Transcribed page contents

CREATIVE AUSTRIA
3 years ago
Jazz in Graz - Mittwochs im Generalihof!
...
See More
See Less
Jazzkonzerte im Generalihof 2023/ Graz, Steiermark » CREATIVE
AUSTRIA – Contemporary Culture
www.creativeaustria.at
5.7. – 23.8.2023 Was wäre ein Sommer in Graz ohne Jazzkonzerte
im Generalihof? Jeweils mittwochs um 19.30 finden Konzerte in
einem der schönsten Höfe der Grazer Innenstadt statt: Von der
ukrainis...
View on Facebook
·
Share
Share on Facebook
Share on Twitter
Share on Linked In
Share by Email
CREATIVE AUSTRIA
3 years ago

**EXERCISE PROMPT:**
Looking at the records above, count the lines where the word "Share" appears. State only the number.

**WORKED SOLUTION:**
5